Whenever an image turns up, omit it and return the remaining data exactly.

*** Opening of Material provided ***

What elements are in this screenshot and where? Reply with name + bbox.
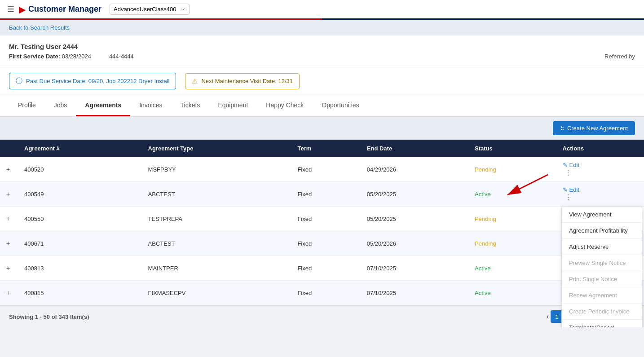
- agreement-num-cell: 400549: [18, 182, 142, 207]
- pagination-bar: Showing 1 - 50 of 343 Item(s) ‹ 1 2 3 4 …: [0, 305, 644, 327]
- col-end-date: End Date: [361, 140, 468, 157]
- first-service-value: 03/28/2024: [62, 53, 91, 60]
- create-new-agreement-button[interactable]: ⠷ Create New Agreement: [553, 121, 635, 135]
- edit-icon: ✎: [563, 186, 568, 193]
- info-icon: ⓘ: [16, 77, 22, 85]
- back-to-search-link[interactable]: Back to Search Results: [9, 24, 70, 31]
- customer-info-section: Mr. Testing User 2444 First Service Date…: [0, 35, 644, 67]
- customer-details-row: First Service Date: 03/28/2024 444-4444 …: [9, 53, 635, 60]
- expand-cell: +: [0, 281, 18, 305]
- of-label: of: [52, 313, 59, 320]
- hamburger-menu[interactable]: ☰: [7, 4, 14, 14]
- table-row: + 400813 MAINTPER Fixed 07/10/2025 Activ…: [0, 256, 644, 281]
- agreement-num-cell: 400813: [18, 256, 142, 281]
- status-cell: Pending: [468, 231, 556, 256]
- term-cell: Fixed: [291, 207, 360, 231]
- context-menu-item-create-periodic-invoice: Create Periodic Invoice: [562, 304, 642, 320]
- expand-button[interactable]: +: [6, 264, 10, 272]
- context-menu-item-terminate-cancel[interactable]: Terminate/Cancel: [562, 320, 642, 327]
- next-maintenance-alert: ⚠ Next Maintenance Visit Date: 12/31: [185, 73, 300, 89]
- end-date-cell: 05/20/2025: [361, 182, 468, 207]
- tab-opportunities[interactable]: Opportunities: [313, 95, 368, 116]
- expand-button[interactable]: +: [6, 215, 10, 222]
- total-value: 343: [59, 313, 69, 320]
- referred-by: Referred by: [604, 53, 635, 60]
- status-cell: Active: [468, 281, 556, 305]
- col-term: Term: [291, 140, 360, 157]
- col-agreement-type: Agreement Type: [142, 140, 291, 157]
- context-menu: View Agreement Agreement Profitability A…: [561, 206, 642, 327]
- expand-cell: +: [0, 256, 18, 281]
- agreement-type-cell: ABCTEST: [142, 231, 291, 256]
- agreement-num-cell: 400520: [18, 157, 142, 182]
- agreement-type-cell: MAINTPER: [142, 256, 291, 281]
- prev-page-button[interactable]: ‹: [547, 313, 549, 321]
- tab-agreements[interactable]: Agreements: [76, 95, 130, 116]
- context-menu-item-view-agreement[interactable]: View Agreement: [562, 207, 642, 223]
- table-row: + 400549 ABCTEST Fixed 05/20/2025 Active…: [0, 182, 644, 207]
- tab-jobs[interactable]: Jobs: [45, 95, 76, 116]
- more-options-button[interactable]: ⋮: [563, 193, 573, 202]
- tabs-bar: Profile Jobs Agreements Invoices Tickets…: [0, 95, 644, 117]
- term-cell: Fixed: [291, 231, 360, 256]
- agreement-type-cell: ABCTEST: [142, 182, 291, 207]
- context-menu-item-adjust-reserve[interactable]: Adjust Reserve: [562, 239, 642, 255]
- next-maintenance-text: Next Maintenance Visit Date: 12/31: [201, 78, 293, 84]
- past-due-text: Past Due Service Date: 09/20, Job 202212…: [26, 78, 169, 84]
- end-date-cell: 07/10/2025: [361, 256, 468, 281]
- table-row: + 400520 MSFPBYY Fixed 04/29/2026 Pendin…: [0, 157, 644, 182]
- first-service-date: First Service Date: 03/28/2024: [9, 53, 91, 60]
- tab-equipment[interactable]: Equipment: [209, 95, 257, 116]
- first-service-label: First Service Date:: [9, 53, 60, 60]
- past-due-alert: ⓘ Past Due Service Date: 09/20, Job 2022…: [9, 73, 176, 89]
- account-dropdown[interactable]: AdvancedUserClass400: [110, 4, 190, 15]
- agreement-num-cell: 400671: [18, 231, 142, 256]
- agreement-type-cell: TESTPREPA: [142, 207, 291, 231]
- context-menu-item-renew-agreement: Renew Agreement: [562, 287, 642, 304]
- customer-phone: 444-4444: [109, 53, 134, 60]
- col-status: Status: [468, 140, 556, 157]
- tab-invoices[interactable]: Invoices: [130, 95, 171, 116]
- expand-button[interactable]: +: [6, 190, 10, 198]
- term-cell: Fixed: [291, 182, 360, 207]
- end-date-cell: 04/29/2026: [361, 157, 468, 182]
- actions-cell: ✎ Edit ⋮: [556, 182, 644, 207]
- table-header-row: Agreement # Agreement Type Term End Date…: [0, 140, 644, 157]
- status-cell: Active: [468, 182, 556, 207]
- table-row: + 400671 ABCTEST Fixed 05/20/2026 Pendin…: [0, 231, 644, 256]
- agreement-type-cell: MSFPBYY: [142, 157, 291, 182]
- edit-link[interactable]: ✎ Edit: [563, 162, 638, 168]
- col-actions: Actions: [556, 140, 644, 157]
- status-cell: Pending: [468, 207, 556, 231]
- tab-tickets[interactable]: Tickets: [172, 95, 209, 116]
- status-cell: Active: [468, 256, 556, 281]
- edit-icon: ✎: [563, 162, 568, 168]
- agreements-table: Agreement # Agreement Type Term End Date…: [0, 140, 644, 305]
- col-expand: [0, 140, 18, 157]
- more-options-button[interactable]: ⋮: [563, 168, 573, 177]
- context-menu-item-agreement-profitability[interactable]: Agreement Profitability: [562, 223, 642, 239]
- brand-icon: ▶: [19, 4, 26, 15]
- table-row: + 400815 FIXMASECPV Fixed 07/10/2025 Act…: [0, 281, 644, 305]
- expand-button[interactable]: +: [6, 166, 10, 173]
- context-menu-item-preview-single-notice: Preview Single Notice: [562, 255, 642, 271]
- top-nav: ☰ ▶ Customer Manager AdvancedUserClass40…: [0, 0, 644, 20]
- create-agreement-label: Create New Agreement: [567, 125, 628, 132]
- expand-button[interactable]: +: [6, 240, 10, 247]
- edit-link[interactable]: ✎ Edit: [563, 186, 638, 193]
- tab-profile[interactable]: Profile: [9, 95, 45, 116]
- expand-button[interactable]: +: [6, 289, 10, 296]
- tab-happy-check[interactable]: Happy Check: [257, 95, 313, 116]
- expand-cell: +: [0, 207, 18, 231]
- app-title: Customer Manager: [28, 4, 101, 14]
- agreement-num-cell: 400550: [18, 207, 142, 231]
- expand-cell: +: [0, 231, 18, 256]
- end-date-cell: 05/20/2026: [361, 231, 468, 256]
- warning-icon: ⚠: [192, 77, 198, 85]
- plus-icon: ⠷: [560, 125, 565, 132]
- end-date-cell: 07/10/2025: [361, 281, 468, 305]
- context-menu-item-print-single-notice: Print Single Notice: [562, 271, 642, 287]
- range-value: 1 - 50: [35, 313, 50, 320]
- agreement-type-cell: FIXMASECPV: [142, 281, 291, 305]
- col-agreement-num: Agreement #: [18, 140, 142, 157]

*** Close of Material provided ***

Answer space.
What elements are in this screenshot and where? Reply with name + bbox.
- agreement-num-cell: 400549: [18, 182, 142, 207]
- pagination-bar: Showing 1 - 50 of 343 Item(s) ‹ 1 2 3 4 …: [0, 305, 644, 327]
- col-end-date: End Date: [361, 140, 468, 157]
- first-service-value: 03/28/2024: [62, 53, 91, 60]
- create-new-agreement-button[interactable]: ⠷ Create New Agreement: [553, 121, 635, 135]
- edit-icon: ✎: [563, 186, 568, 193]
- info-icon: ⓘ: [16, 77, 22, 85]
- back-to-search-link[interactable]: Back to Search Results: [9, 24, 70, 31]
- customer-info-section: Mr. Testing User 2444 First Service Date…: [0, 35, 644, 67]
- customer-details-row: First Service Date: 03/28/2024 444-4444 …: [9, 53, 635, 60]
- expand-cell: +: [0, 281, 18, 305]
- of-label: of: [52, 313, 59, 320]
- hamburger-menu[interactable]: ☰: [7, 4, 14, 14]
- table-row: + 400813 MAINTPER Fixed 07/10/2025 Activ…: [0, 256, 644, 281]
- agreement-num-cell: 400813: [18, 256, 142, 281]
- status-cell: Pending: [468, 231, 556, 256]
- term-cell: Fixed: [291, 207, 360, 231]
- context-menu-item-create-periodic-invoice: Create Periodic Invoice: [562, 304, 642, 320]
- expand-button[interactable]: +: [6, 264, 10, 272]
- context-menu-item-terminate-cancel[interactable]: Terminate/Cancel: [562, 320, 642, 327]
- next-maintenance-alert: ⚠ Next Maintenance Visit Date: 12/31: [185, 73, 300, 89]
- end-date-cell: 05/20/2025: [361, 182, 468, 207]
- tab-opportunities[interactable]: Opportunities: [313, 95, 368, 116]
- expand-button[interactable]: +: [6, 215, 10, 222]
- total-value: 343: [59, 313, 69, 320]
- referred-by: Referred by: [604, 53, 635, 60]
- status-cell: Active: [468, 281, 556, 305]
- col-term: Term: [291, 140, 360, 157]
- col-agreement-type: Agreement Type: [142, 140, 291, 157]
- context-menu: View Agreement Agreement Profitability A…: [561, 206, 642, 327]
- expand-cell: +: [0, 256, 18, 281]
- agreement-type-cell: ABCTEST: [142, 231, 291, 256]
- agreement-num-cell: 400520: [18, 157, 142, 182]
- agreement-type-cell: MAINTPER: [142, 256, 291, 281]
- prev-page-button[interactable]: ‹: [547, 313, 549, 321]
- tab-agreements[interactable]: Agreements: [76, 95, 130, 116]
- context-menu-item-view-agreement[interactable]: View Agreement: [562, 207, 642, 223]
- table-row: + 400549 ABCTEST Fixed 05/20/2025 Active…: [0, 182, 644, 207]
- tab-jobs[interactable]: Jobs: [45, 95, 76, 116]
- more-options-button[interactable]: ⋮: [563, 193, 573, 202]
- tabs-bar: Profile Jobs Agreements Invoices Tickets…: [0, 95, 644, 117]
- term-cell: Fixed: [291, 231, 360, 256]
- agreement-type-cell: ABCTEST: [142, 182, 291, 207]
- context-menu-item-adjust-reserve[interactable]: Adjust Reserve: [562, 239, 642, 255]
- next-maintenance-text: Next Maintenance Visit Date: 12/31: [201, 78, 293, 84]
- past-due-text: Past Due Service Date: 09/20, Job 202212…: [26, 78, 169, 84]
- end-date-cell: 07/10/2025: [361, 256, 468, 281]
- table-row: + 400520 MSFPBYY Fixed 04/29/2026 Pendin…: [0, 157, 644, 182]
- first-service-date: First Service Date: 03/28/2024: [9, 53, 91, 60]
- tab-equipment[interactable]: Equipment: [209, 95, 257, 116]
- first-service-label: First Service Date:: [9, 53, 60, 60]
- past-due-alert: ⓘ Past Due Service Date: 09/20, Job 2022…: [9, 73, 176, 89]
- account-dropdown[interactable]: AdvancedUserClass400: [110, 4, 190, 15]
- agreement-num-cell: 400671: [18, 231, 142, 256]
- agreement-type-cell: TESTPREPA: [142, 207, 291, 231]
- context-menu-item-renew-agreement: Renew Agreement: [562, 287, 642, 304]
- customer-phone: 444-4444: [109, 53, 134, 60]
- col-status: Status: [468, 140, 556, 157]
- tab-invoices[interactable]: Invoices: [130, 95, 171, 116]
- expand-button[interactable]: +: [6, 190, 10, 198]
- term-cell: Fixed: [291, 182, 360, 207]
- end-date-cell: 04/29/2026: [361, 157, 468, 182]
- actions-cell: ✎ Edit ⋮: [556, 182, 644, 207]
- table-header-row: Agreement # Agreement Type Term End Date…: [0, 140, 644, 157]
- status-cell: Active: [468, 182, 556, 207]
- table-row: + 400671 ABCTEST Fixed 05/20/2026 Pendin…: [0, 231, 644, 256]
- agreement-type-cell: MSFPBYY: [142, 157, 291, 182]
- edit-link[interactable]: ✎ Edit: [563, 162, 638, 168]
- col-actions: Actions: [556, 140, 644, 157]
- status-cell: Pending: [468, 207, 556, 231]
- tab-tickets[interactable]: Tickets: [172, 95, 209, 116]
- status-cell: Active: [468, 256, 556, 281]
- edit-icon: ✎: [563, 162, 568, 168]
- agreements-table: Agreement # Agreement Type Term End Date…: [0, 140, 644, 305]
- col-expand: [0, 140, 18, 157]
- more-options-button[interactable]: ⋮: [563, 168, 573, 177]
- context-menu-item-agreement-profitability[interactable]: Agreement Profitability: [562, 223, 642, 239]
- brand-icon: ▶: [19, 4, 26, 15]
- table-row: + 400815 FIXMASECPV Fixed 07/10/2025 Act…: [0, 281, 644, 305]
- expand-button[interactable]: +: [6, 166, 10, 173]
- context-menu-item-preview-single-notice: Preview Single Notice: [562, 255, 642, 271]
- top-nav: ☰ ▶ Customer Manager AdvancedUserClass40…: [0, 0, 644, 20]
- create-agreement-label: Create New Agreement: [567, 125, 628, 132]
- expand-button[interactable]: +: [6, 240, 10, 247]
- edit-link[interactable]: ✎ Edit: [563, 186, 638, 193]
- tab-profile[interactable]: Profile: [9, 95, 45, 116]
- expand-button[interactable]: +: [6, 289, 10, 296]
- tab-happy-check[interactable]: Happy Check: [257, 95, 313, 116]
- expand-cell: +: [0, 207, 18, 231]
- app-title: Customer Manager: [28, 4, 101, 14]
- agreement-num-cell: 400550: [18, 207, 142, 231]
- expand-cell: +: [0, 231, 18, 256]
- end-date-cell: 05/20/2026: [361, 231, 468, 256]
- warning-icon: ⚠: [192, 77, 198, 85]
- plus-icon: ⠷: [560, 125, 565, 132]
- end-date-cell: 07/10/2025: [361, 281, 468, 305]
- context-menu-item-print-single-notice: Print Single Notice: [562, 271, 642, 287]
- range-value: 1 - 50: [35, 313, 50, 320]
- agreement-type-cell: FIXMASECPV: [142, 281, 291, 305]
- col-agreement-num: Agreement #: [18, 140, 142, 157]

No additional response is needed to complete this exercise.